В работе «Психологии масс и анализ человеческого "Я"» Фрейд счел достойными для рассмотрения лишь два вида так называемой организованной массы: это войско и церковь, между которыми он усматривает много общего: и церковь, и войско имеют своих вождей (бога и царя), которые расположены за пределами массы и которые определяют её действия. Говоря языком психоанализа, «первичная масса есть какое-то число индивидов, сделавших своим "Я — идеалом" один и тот же объект, и вследствие этого в своем "Я" между собой идентифицировавшихся» [там же, с. 836]. Но это происходит и в кинематографе, когда зрители отождествляют себя с главным героем (героями) или со
взглядом кинокамеры (позицией автора фильма). Из этого следует смелый вывод: кинематограф способен взять на себя вождение толпой. Его подтверждает сама история.
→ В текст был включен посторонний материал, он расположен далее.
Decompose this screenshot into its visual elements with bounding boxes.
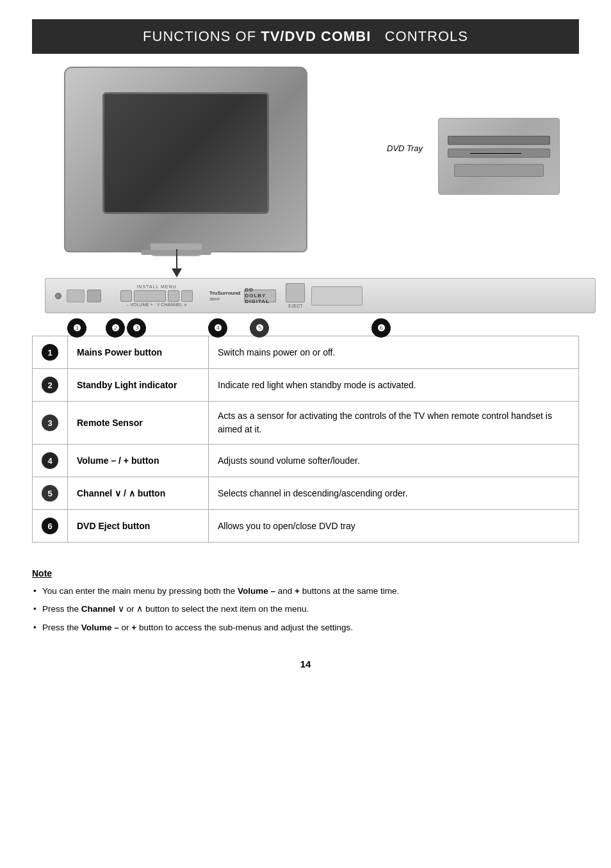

В царской России начала ХХ века болезненный переход к новому индустриальному укладу осложнялся тяжелыми политическими обстоятельствами. Нам доступны описания атмосферы этого времени, оставленные А. Белым, где, кроме упоминания о штыках и пушках, застенках и кандалах, говорится о «разврате, повальном плясе, повальном пьянстве, повальном картежничестве и похабстве неприличных фотографических карточек, продаваемых в каждом писчебумажном магазине под покровительством московской полиции, видевшей в этом средство отвлечь молодежь от общественности» [5, с. 79]. В ситуации потери социальных ориентиров, после гибели авторитета вождей как церкви, так и войска, именно кинематограф смог объединить людей, предложив новый способ становления коллективной идентичности. Благодаря своему «ярмарочному» происхождению и демократичному характеру, кинематограф принял и начал развивать фольклорные традиции народного праздника, массового театрализованного действия, восходящие к древним обрядам, пронизанным стихией обновляющего, пересоздающего мир ритуального смеха [7, с. 4]. Кинематограф смог соответствовать духу совершенно новых коммуникативных законов времени благодаря способности взаимодействовать с массами.
Предтеча кинематографа — лубок?
С последней трети XVIII века фольклор в России бытовал в устном изложении и в письменной форме, которые испытывали постоянное взаимное влияние. К письменной традиции принадлежали лубочные картинки и романы, основанные на мотивах, почерпнутых в старых сказках, народных песнях. Стиль лубочной картинки основан на принципах наивно-примитивного изобразительного творчества: это рисунок с текстовыми комментариями на полях, то есть рассказ, передаваемый при помощи показа. Обратимся к этимологии слова: "лубом" называли липовую доску, на которой гравировалось изображение, которое затем переносилось на листы бумаги при помощи оттиска. Таким образом, лубок сам по себе — любопытный процесс зримого перехода от аутентичного
фольклора к машинному серийному производству. Лишенный авторской подписи, он был лишен различий между собственными вариантами. Очень часто картинки из жизни купцов и крестьян отличались только костюмами персонажей. «Лубок в своем большинстве — усредненное, омассовленное изделие, рассчитанное на спрос неразвитого эстетического вкуса» [3, с. 37].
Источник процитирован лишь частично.